Os dados impulsionam o crescimento. É por isso que, por exemplo, a Estratégia Europeia para Dados tem como objetivo criar uma sociedade líder movida a dados – em um mercado de dados no valor de € 550 bilhões até 2025. Como parte fundamental dessa estratégia, é estabelecido um mercado único para dados que afetará a coleta, o compartilhamento e o uso de dados em grande escala por governos, empresas privadas, cidades inteligentes, entre agregadores regionais e qualquer pessoa que queira interromper com dados. Regras e regulamentos facilitam o compartilhamento confiável de dados entre todas as partes envolvidas, além de estimular a inovação. Como a pandemia mostrou, quanto mais dados e de melhor qualidade forem compartilhados, melhores resultados são alcançados para a economia e a sociedade em geral.

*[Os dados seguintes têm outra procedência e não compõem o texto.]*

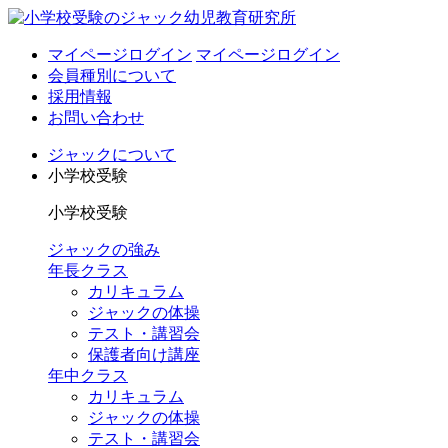
マイページログイン
マイページログイン
会員種別について
採用情報
お問い合わせ
ジャックについて
小学校受験
小学校受験
ジャックの強み
年長クラス
カリキュラム
ジャックの体操
テスト・講習会
保護者向け講座
年中クラス
カリキュラム
ジャックの体操
テスト・講習会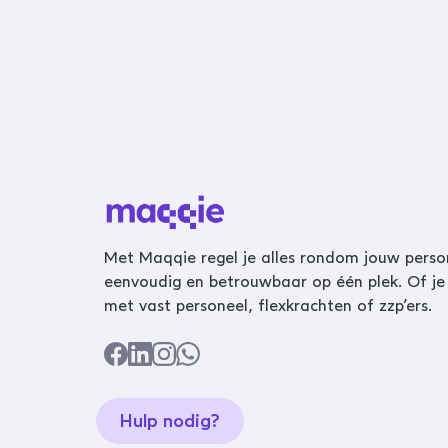
Met Maqqie regel je alles rondom jouw perso
eenvoudig en betrouwbaar op één plek. Of je
met vast personeel, flexkrachten of zzp’ers.
Hulp nodig?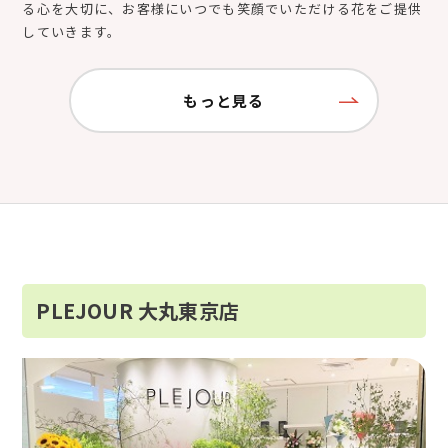
る心を大切に、お客様にいつでも笑顔でいただける花をご提供
していきます。
もっと見る
PLEJOUR 大丸東京店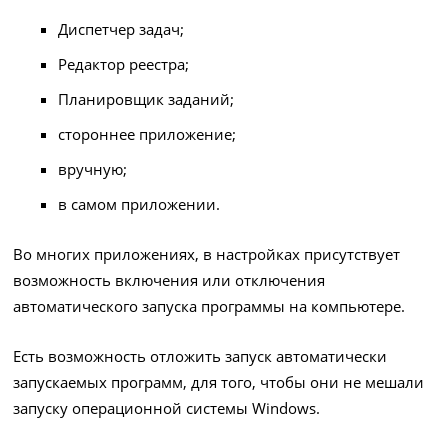
Диспетчер задач;
Редактор реестра;
Планировщик заданий;
стороннее приложение;
вручную;
в самом приложении.
Во многих приложениях, в настройках присутствует
возможность включения или отключения
автоматического запуска программы на компьютере.
Есть возможность отложить запуск автоматически
запускаемых программ, для того, чтобы они не мешали
запуску операционной системы Windows.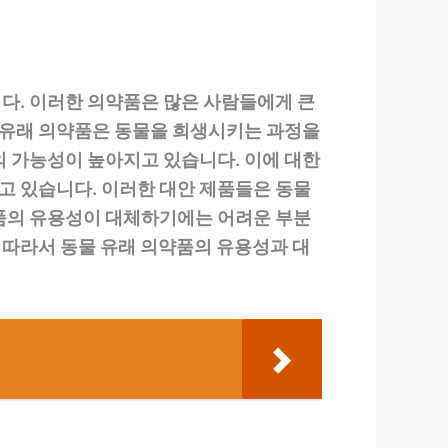
다. 이러한 의약품은 많은 사람들에게 큰
물 유래 의약품은 동물을 희생시키는 과정을
의 가능성이 높아지고 있습니다. 이에 대한
고 있습니다. 이러한 대안 제품들은 동물
약품의 유용성이 대체하기에는 어려운 부분
. 따라서 동물 유래 의약품의 유용성과 대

  1. Compartilhar dados requer colaboração ativa

A complexidade da colaboração ainda é uma barreira. Três em cada cinco organizações participam apenas de trocas de dados de baixa colaboração. Porém, transferir o ônus para uma colaboração mais avançada definitivamente tem seus benefícios. Vemos que 14% das organizações que atualmente se envolvem com modelos de compartilhamento de dados colaborativos mais intensos têm uma vantagem financeira de US$ 378 milhões sobre seus pares. Um bom lugar para iniciar mais colaboração de dados pode ser interno: o compartilhamento de dados com outros departamentos pode, por si só, atender à necessidade de um caso de uso e é uma prática útil. Como alternativa, as organizações que lutam para compartilhar dados internamente podem aprender e se beneficiar da colaboração de alta exposição externamente.

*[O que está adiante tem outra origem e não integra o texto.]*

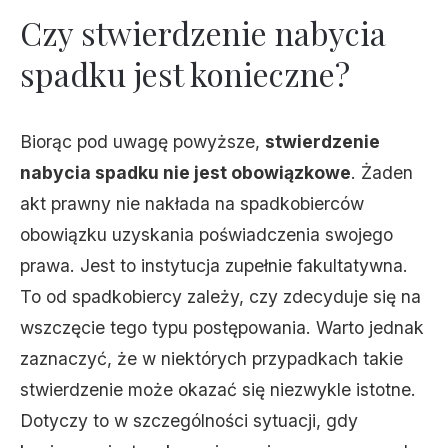
Czy stwierdzenie nabycia
spadku jest konieczne?
Biorąc pod uwagę powyższe,
stwierdzenie
nabycia spadku nie jest obowiązkowe
. Żaden
akt prawny nie nakłada na spadkobierców
obowiązku uzyskania poświadczenia swojego
prawa. Jest to instytucja zupełnie fakultatywna.
To od spadkobiercy zależy, czy zdecyduje się na
wszczęcie tego typu postępowania. Warto jednak
zaznaczyć, że w niektórych przypadkach takie
stwierdzenie może okazać się niezwykle istotne.
Dotyczy to w szczególności sytuacji, gdy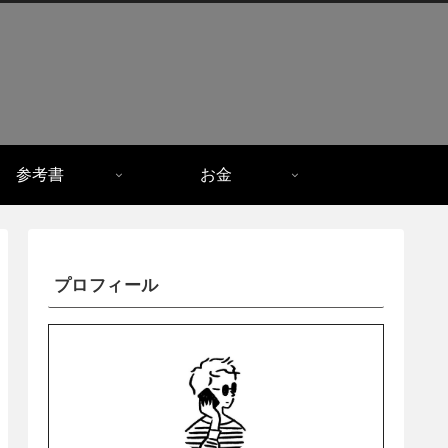
参考書
お金
プロフィール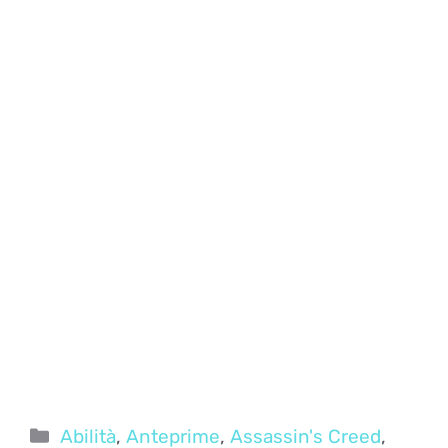
Categorie
Abilità
,
Anteprime
,
Assassin's Creed
,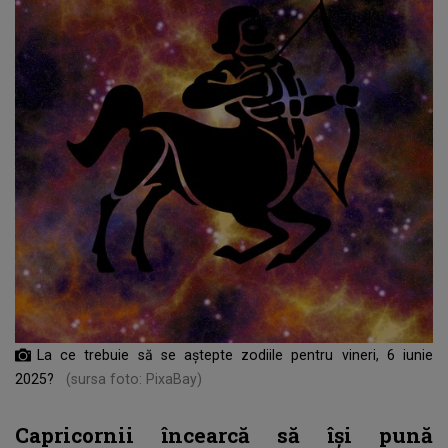
La ce trebuie să se aștepte zodiile pentru vineri, 6 iunie
2025?
(sursa foto: PixaBay)
Capricornii încearcă să își pună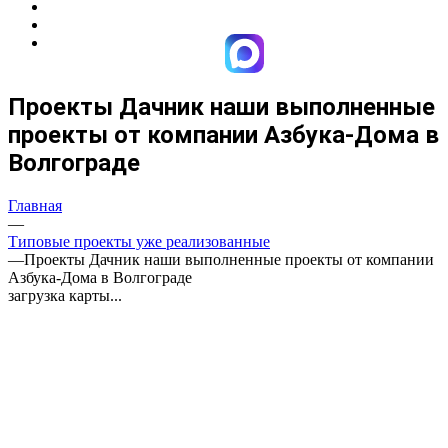
Проекты Дачник наши выполненные
проекты от компании Азбука-Дома в
Волгограде
Главная
—
Типовые проекты уже реализованные
—
Проекты Дачник наши выполненные проекты от компании
Азбука-Дома в Волгограде
загрузка карты...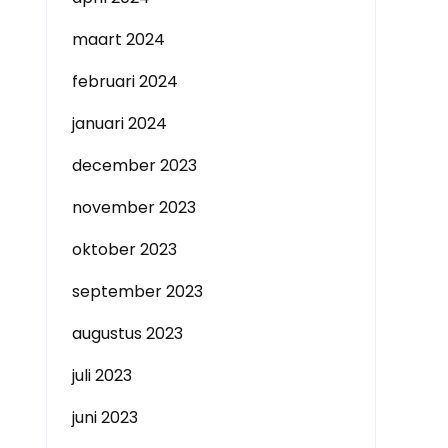
maart 2024
februari 2024
januari 2024
december 2023
november 2023
oktober 2023
september 2023
augustus 2023
juli 2023
juni 2023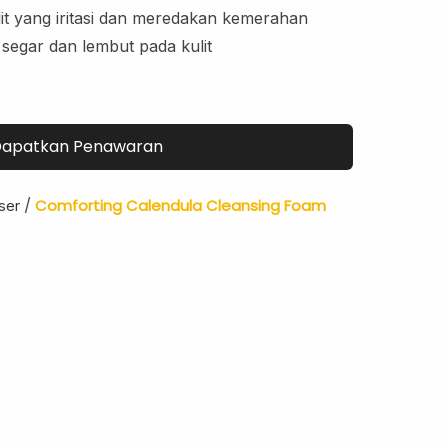
t yang iritasi dan meredakan kemerahan
segar dan lembut pada kulit
apatkan Penawaran
/
Comforting Calendula Cleansing Foam
ser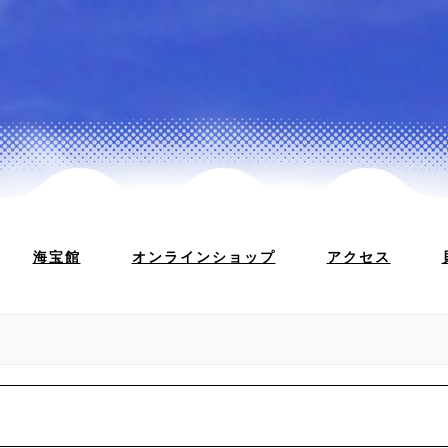
海宝館
オンラインショップ
アクセス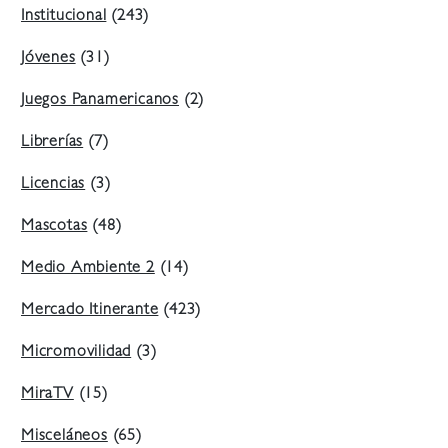
Institucional
(243)
Jóvenes
(31)
Juegos Panamericanos
(2)
Librerías
(7)
Licencias
(3)
Mascotas
(48)
Medio Ambiente 2
(14)
Mercado Itinerante
(423)
Micromovilidad
(3)
MiraTV
(15)
Misceláneos
(65)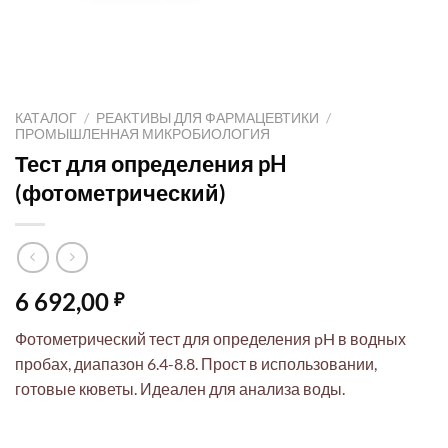
КАТАЛОГ
/
РЕАКТИВЫ ДЛЯ ФАРМАЦЕВТИКИ
/
ПРОМЫШЛЕННАЯ МИКРОБИОЛОГИЯ
Тест для определения pH
(фотометрический)
6 692,00
₽
Фотометрический тест для определения pH в водных
пробах, диапазон 6.4-8.8. Прост в использовании,
готовые кюветы. Идеален для анализа воды.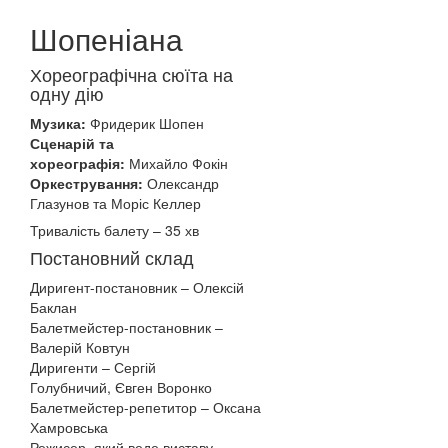
Шопеніана
Хореографічна сюїта на
одну дію
Музика:
Фридерик Шопен
Сценарій та
хореографія:
Михайло Фокін
Оркестрування:
Олександр
Глазунов та Моріс Келлер
Тривалість балету – 35 хв
Постановний склад
Диригент-постановник – Олексій
Баклан
Балетмейстер-постановник –
Валерій Ковтун
Диригенти – Сергій
Голубничий, Євген Воронко
Балетмейстер-репетитор – Оксана
Хамровська
Режисер, який веде виставу –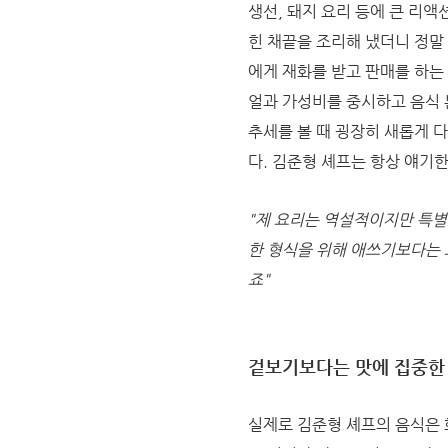
생선, 돼지 요리 등에 큰 리액
힌 채끝을 조리해 냈더니 정말
에게 재화를 받고 판매를 하는
얼과 가성비를 중시하고 음식
추세를 볼 때 굉장히 새롭게 
다. 김준형 셰프는 항상 얘기한
"제 요리는 역설적이지만 특별
한 형식을 위해 애쓰기보다는 
죠"
겉보기보다는 맛에 집중한
실제로 김준형 셰프의 음식은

  1. Ecossistemas de dados para futuros positivos

Ecossistemas de dados podem trazer muito mais do que benefícios “apenas” financeiros para as partes envolvidas. Muitas organizações já impulsionaram seu progresso nas metas de sustentabilidade compartilhando dados. Por exemplo, os dados agregados de veículos podem não apenas trazer novos fluxos de receita para as empresas automotivas, mas também podem ser usados para combater a poluição. 60% das organizações mencionam o progresso nas metas de desenvolvimento sustentável ou as mudanças climáticas como um dos principais motivadores para participar de ecossistemas de dados. As organizações que ainda lutam para montar seu caso de negócios financeiros para compartilhar dados podem descobrir que a colaboração com dados para futuros positivos fornece um caminho muito mais atraente para o futuro.